▸ Exercise:
From the first line of the entries below through the line bearing "висновком (постановою) військово-лікарської", write out each line exactly. Omit pictures.

▸ Records from a dataset:
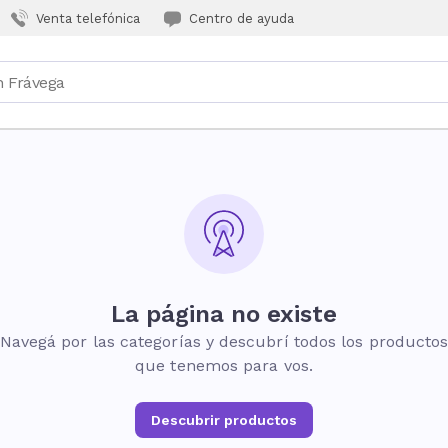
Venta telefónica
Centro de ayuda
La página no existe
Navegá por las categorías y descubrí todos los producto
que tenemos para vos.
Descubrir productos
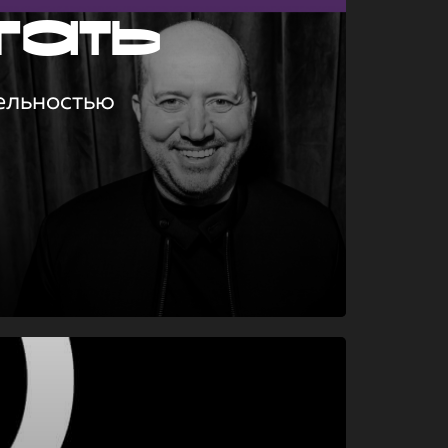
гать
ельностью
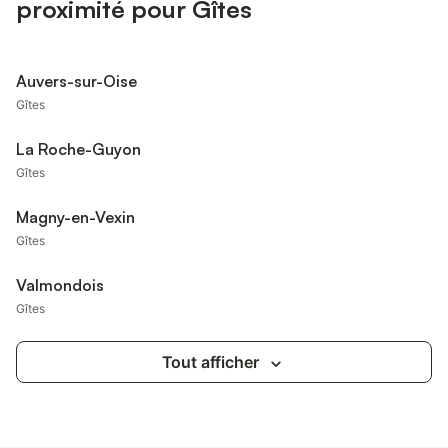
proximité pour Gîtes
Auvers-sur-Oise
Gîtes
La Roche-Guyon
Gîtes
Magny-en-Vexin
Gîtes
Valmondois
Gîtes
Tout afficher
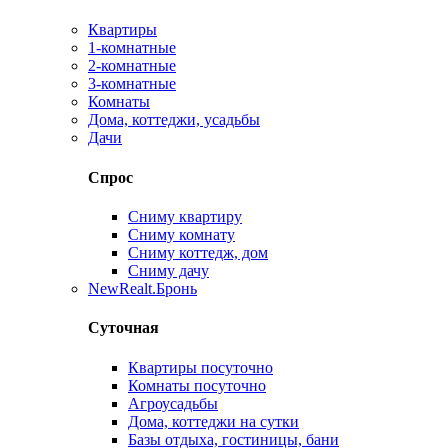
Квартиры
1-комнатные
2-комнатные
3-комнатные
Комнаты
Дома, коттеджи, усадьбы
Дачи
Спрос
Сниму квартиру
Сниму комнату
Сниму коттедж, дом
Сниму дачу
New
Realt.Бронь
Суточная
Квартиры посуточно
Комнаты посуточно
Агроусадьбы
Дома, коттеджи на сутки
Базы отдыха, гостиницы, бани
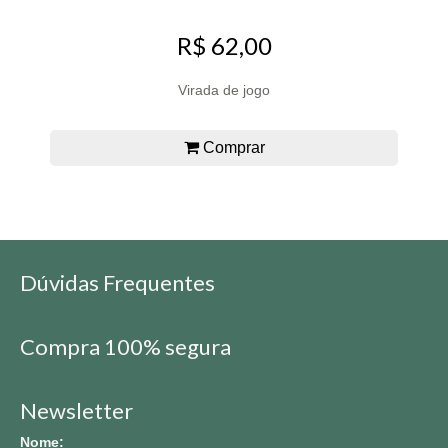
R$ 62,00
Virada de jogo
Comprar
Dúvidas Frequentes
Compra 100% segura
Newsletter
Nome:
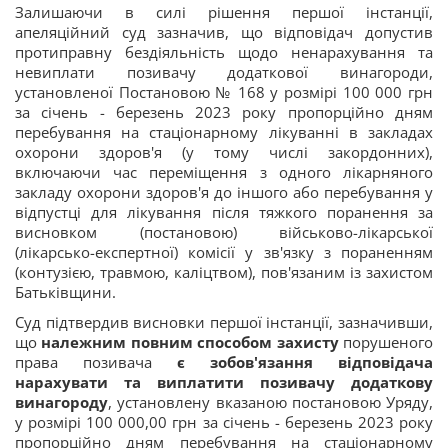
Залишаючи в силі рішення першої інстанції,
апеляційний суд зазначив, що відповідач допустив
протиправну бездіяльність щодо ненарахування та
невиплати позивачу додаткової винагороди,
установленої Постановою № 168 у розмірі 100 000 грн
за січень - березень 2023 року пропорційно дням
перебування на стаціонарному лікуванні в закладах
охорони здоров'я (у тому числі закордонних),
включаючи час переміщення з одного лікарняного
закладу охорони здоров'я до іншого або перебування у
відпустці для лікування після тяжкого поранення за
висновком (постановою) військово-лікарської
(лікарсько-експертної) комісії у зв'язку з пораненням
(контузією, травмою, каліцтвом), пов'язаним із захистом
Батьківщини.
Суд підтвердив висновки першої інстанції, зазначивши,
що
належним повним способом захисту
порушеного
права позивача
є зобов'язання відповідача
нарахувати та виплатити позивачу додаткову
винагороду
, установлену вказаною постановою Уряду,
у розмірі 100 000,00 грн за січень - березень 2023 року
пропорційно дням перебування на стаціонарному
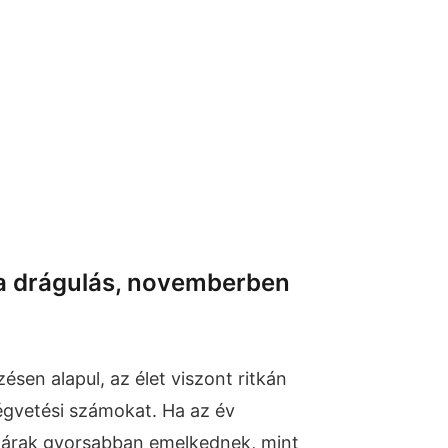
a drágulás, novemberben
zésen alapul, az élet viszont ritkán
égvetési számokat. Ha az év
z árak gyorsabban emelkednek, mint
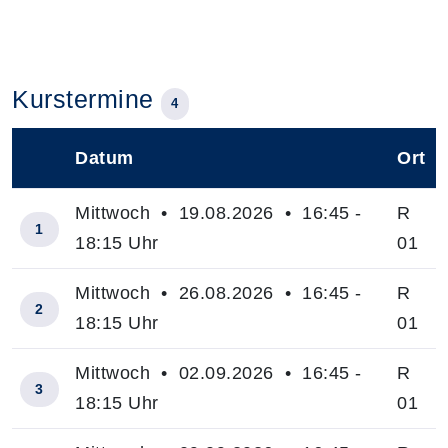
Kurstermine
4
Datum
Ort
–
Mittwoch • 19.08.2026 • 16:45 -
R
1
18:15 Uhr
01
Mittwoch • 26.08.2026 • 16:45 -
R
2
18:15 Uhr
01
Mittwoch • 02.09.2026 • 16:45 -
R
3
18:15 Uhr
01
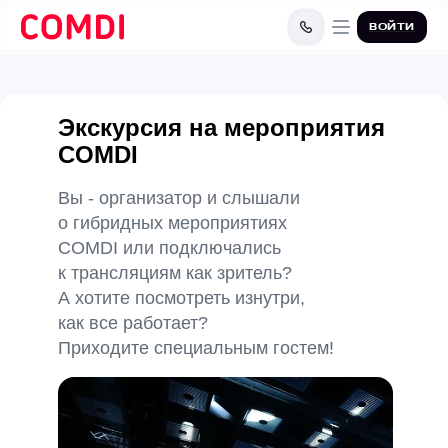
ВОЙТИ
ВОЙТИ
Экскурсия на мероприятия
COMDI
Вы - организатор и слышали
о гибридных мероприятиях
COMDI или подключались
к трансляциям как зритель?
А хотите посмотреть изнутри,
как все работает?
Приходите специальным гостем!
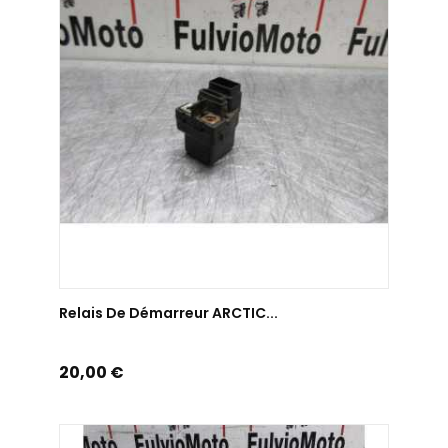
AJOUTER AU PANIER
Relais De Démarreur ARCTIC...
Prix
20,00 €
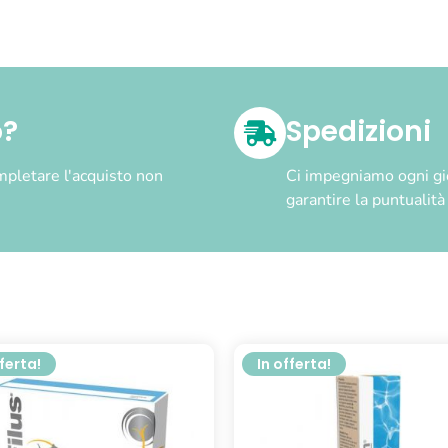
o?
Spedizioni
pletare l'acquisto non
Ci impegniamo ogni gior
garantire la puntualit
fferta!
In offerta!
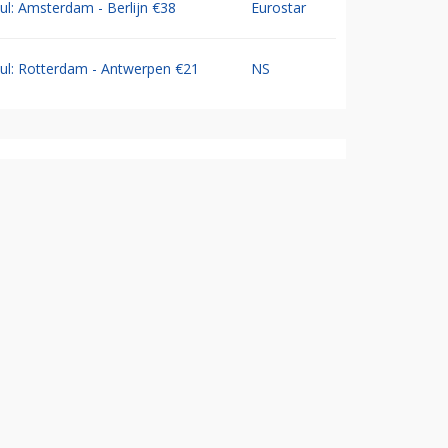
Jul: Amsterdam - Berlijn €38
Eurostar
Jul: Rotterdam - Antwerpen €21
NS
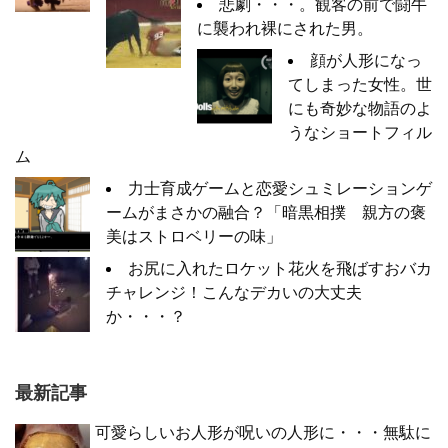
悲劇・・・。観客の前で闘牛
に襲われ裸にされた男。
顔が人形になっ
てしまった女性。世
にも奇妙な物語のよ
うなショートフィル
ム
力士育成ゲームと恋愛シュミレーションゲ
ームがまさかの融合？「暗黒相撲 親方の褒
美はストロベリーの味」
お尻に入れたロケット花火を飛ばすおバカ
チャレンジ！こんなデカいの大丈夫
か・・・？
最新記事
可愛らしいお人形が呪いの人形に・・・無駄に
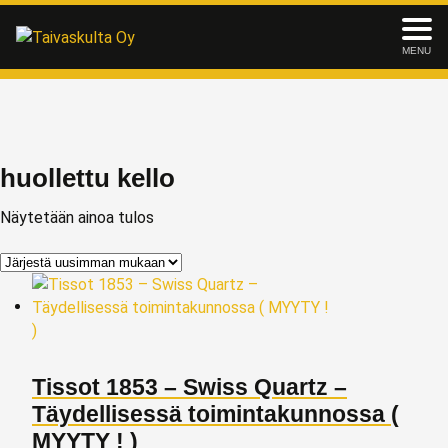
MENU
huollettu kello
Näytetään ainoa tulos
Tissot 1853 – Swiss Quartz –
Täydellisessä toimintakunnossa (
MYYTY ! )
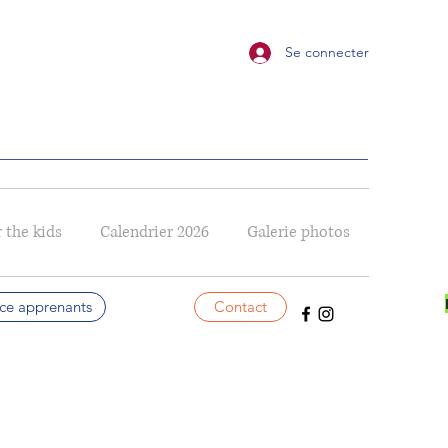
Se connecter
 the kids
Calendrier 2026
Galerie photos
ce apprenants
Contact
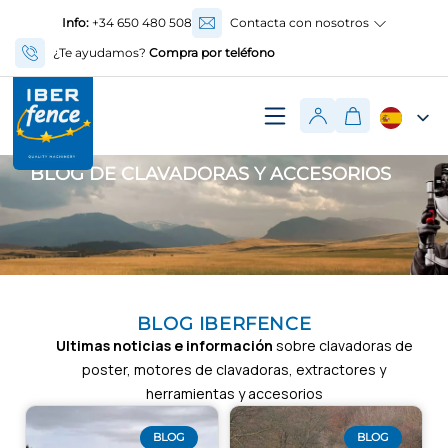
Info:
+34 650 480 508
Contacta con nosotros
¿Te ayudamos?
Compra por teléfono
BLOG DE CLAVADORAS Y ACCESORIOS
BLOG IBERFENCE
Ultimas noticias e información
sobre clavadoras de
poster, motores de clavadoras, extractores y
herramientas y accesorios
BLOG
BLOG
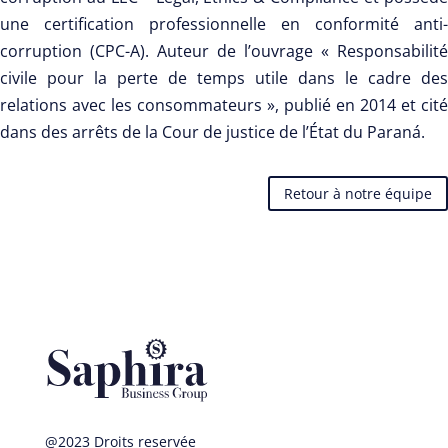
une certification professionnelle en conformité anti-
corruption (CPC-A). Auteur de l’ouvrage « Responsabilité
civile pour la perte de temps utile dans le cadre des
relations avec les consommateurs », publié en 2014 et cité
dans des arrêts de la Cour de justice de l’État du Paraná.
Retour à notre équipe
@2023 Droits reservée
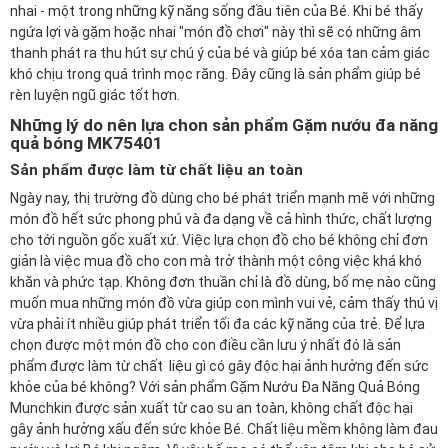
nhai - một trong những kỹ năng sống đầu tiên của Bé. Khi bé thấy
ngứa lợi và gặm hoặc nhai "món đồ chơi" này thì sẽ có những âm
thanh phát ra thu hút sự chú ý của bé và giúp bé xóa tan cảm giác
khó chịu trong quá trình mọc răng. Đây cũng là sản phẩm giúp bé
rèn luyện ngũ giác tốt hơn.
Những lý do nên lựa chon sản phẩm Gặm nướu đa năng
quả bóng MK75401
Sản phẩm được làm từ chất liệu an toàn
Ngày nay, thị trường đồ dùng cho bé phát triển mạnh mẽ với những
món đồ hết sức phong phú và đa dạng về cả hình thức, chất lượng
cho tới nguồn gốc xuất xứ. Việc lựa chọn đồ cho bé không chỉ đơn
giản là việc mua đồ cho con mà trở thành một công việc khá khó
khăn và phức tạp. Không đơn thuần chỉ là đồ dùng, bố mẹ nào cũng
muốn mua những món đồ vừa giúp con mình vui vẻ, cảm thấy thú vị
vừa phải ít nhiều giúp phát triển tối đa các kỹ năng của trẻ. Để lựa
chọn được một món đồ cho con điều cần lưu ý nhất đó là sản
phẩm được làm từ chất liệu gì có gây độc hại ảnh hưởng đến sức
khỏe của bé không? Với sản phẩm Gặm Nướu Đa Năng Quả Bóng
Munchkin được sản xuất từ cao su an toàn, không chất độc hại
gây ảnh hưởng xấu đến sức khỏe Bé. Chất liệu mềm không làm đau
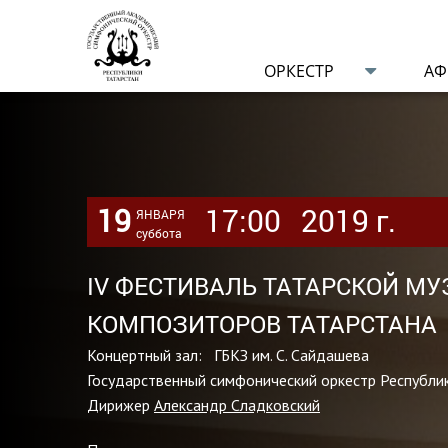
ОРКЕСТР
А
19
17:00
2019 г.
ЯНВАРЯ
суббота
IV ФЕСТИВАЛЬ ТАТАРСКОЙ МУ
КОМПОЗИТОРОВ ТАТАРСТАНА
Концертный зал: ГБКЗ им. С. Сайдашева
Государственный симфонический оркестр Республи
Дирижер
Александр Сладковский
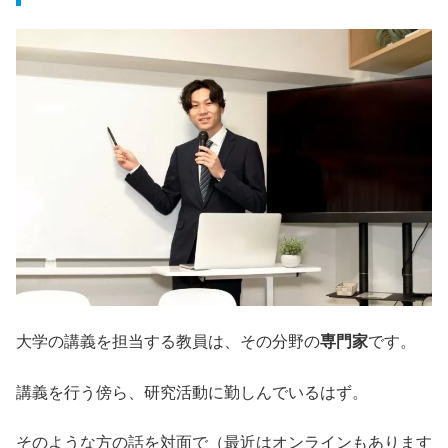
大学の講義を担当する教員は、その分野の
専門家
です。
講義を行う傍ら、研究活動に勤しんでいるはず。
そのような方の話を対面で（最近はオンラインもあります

▸ Output:
Venta telefónica
Centro de ayuda
La página no existe
Navegá por las categorías y descubrí todos los producto
que tenemos para vos.
Descubrir productos
гать
ельностью
proximité pour Gîtes
Auvers-sur-Oise
Gîtes
La Roche-Guyon
Gîtes
Magny-en-Vexin
Gîtes
Valmondois
Gîtes
Tout afficher
Квартиры
1-комнатные
2-комнатные
3-комнатные
Комнаты
Дома, коттеджи, усадьбы
Дачи
Спрос
Сниму квартиру
Сниму комнату
Сниму коттедж, дом
Сниму дачу
New
Realt.Бронь
Суточная
Квартиры посуточно
Комнаты посуточно
Агроусадьбы
Дома, коттеджи на сутки
Базы отдыха, гостиницы, бани
R$ 62,00
Virada de jogo
Comprar
Dúvidas Frequentes
Compra 100% segura
Newsletter
Nome:
Залишаючи в силі рішення першої інстанції,
апеляційний суд зазначив, що відповідач допустив
протиправну бездіяльність щодо ненарахування та
невиплати позивачу додаткової винагороди,
установленої Постановою № 168 у розмірі 100 000 грн
за січень - березень 2023 року пропорційно дням
перебування на стаціонарному лікуванні в закладах
охорони здоров'я (у тому числі закордонних),
включаючи час переміщення з одного лікарняного
закладу охорони здоров'я до іншого або перебування у
відпустці для лікування після тяжкого поранення за
висновком (постановою) військово-лікарської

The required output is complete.